With Lucretius II, Thomas Nail continues his project of re-reading Lucretius' De rerum natura in a startlingly new fashion--as a foundational text in the philosophy of movement. Here Nail, in his own words, 'unfolds another dimension' of Lucretius' text, offering through close-reading and translation of the Latin original a compelling, contemporary ethics and aesthetics of movement. The results of Nail's labor are breathtaking: traditional pieties of scholarship (such as Lucretius' slavish devotion to Epicurus or Epicurean ethics) fall by the wayside, replaced by a Lucretius truly of and for the twenty-first century.--Wilson H. Shearin, University of Miami
About the Author
Thomas Nail is Distinguished Scholar and Professor of Philosophy at the University of Denver. He is the award-winning author of eight prestigious University Press books which cover a wide range of topics including migration, borders, technology, digital media, history, science, economics, contemporary politics and climate change.

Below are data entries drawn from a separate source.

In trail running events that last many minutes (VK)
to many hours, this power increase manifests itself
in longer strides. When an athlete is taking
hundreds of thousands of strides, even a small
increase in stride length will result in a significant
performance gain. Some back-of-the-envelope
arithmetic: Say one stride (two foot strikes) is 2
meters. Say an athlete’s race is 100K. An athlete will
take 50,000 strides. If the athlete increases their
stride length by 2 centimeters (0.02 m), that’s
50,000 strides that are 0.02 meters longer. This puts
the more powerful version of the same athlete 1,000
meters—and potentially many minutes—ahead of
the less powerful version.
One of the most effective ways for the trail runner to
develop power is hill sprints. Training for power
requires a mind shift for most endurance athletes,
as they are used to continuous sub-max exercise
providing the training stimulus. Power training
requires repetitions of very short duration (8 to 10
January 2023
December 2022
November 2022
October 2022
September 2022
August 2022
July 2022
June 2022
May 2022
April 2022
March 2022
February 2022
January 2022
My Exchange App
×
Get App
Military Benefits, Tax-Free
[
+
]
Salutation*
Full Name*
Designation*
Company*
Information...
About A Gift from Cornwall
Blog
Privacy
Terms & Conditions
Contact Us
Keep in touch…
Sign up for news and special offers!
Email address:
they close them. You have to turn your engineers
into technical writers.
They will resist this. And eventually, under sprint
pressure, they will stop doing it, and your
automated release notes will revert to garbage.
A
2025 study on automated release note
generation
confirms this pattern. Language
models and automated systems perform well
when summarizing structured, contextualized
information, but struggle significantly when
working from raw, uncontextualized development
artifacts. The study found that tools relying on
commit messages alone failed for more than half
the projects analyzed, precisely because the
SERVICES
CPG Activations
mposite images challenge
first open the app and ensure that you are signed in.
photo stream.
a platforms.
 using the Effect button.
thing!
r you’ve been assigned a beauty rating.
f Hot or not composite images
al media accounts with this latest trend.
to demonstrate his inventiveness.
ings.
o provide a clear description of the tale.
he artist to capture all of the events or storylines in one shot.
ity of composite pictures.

His current research focuses on the influence of mobility on society and the arts in the 21st century. His work has been translated into ten major languages and cited across more than 20 academic disciplines. His published books are Marx in Motion: A New Materialist Marxism (Oxford University Press, 2020), Lucretius II: An Ethics of Motion (Edinburgh University Press, 2020), Theory of the Image (Oxford University Press, 2019), Being and Motion (Oxford University Press, 2018), Lucretius I: An Ontology of Motion (Edinburgh University Press, 2018), Theory of the Border (Oxford University Press, 2016), The Figure of the Migrant (Stanford University Press, 2015) and Returning to Revolution: Deleuze, Guattari, and Zapatismo (Edinburgh University Press, 2012). He also writes for Aeon: Ideas and Culture, The Huffington Post, Quartz, Pacific Standard: The Science of Society, History News Network and Monthly Review.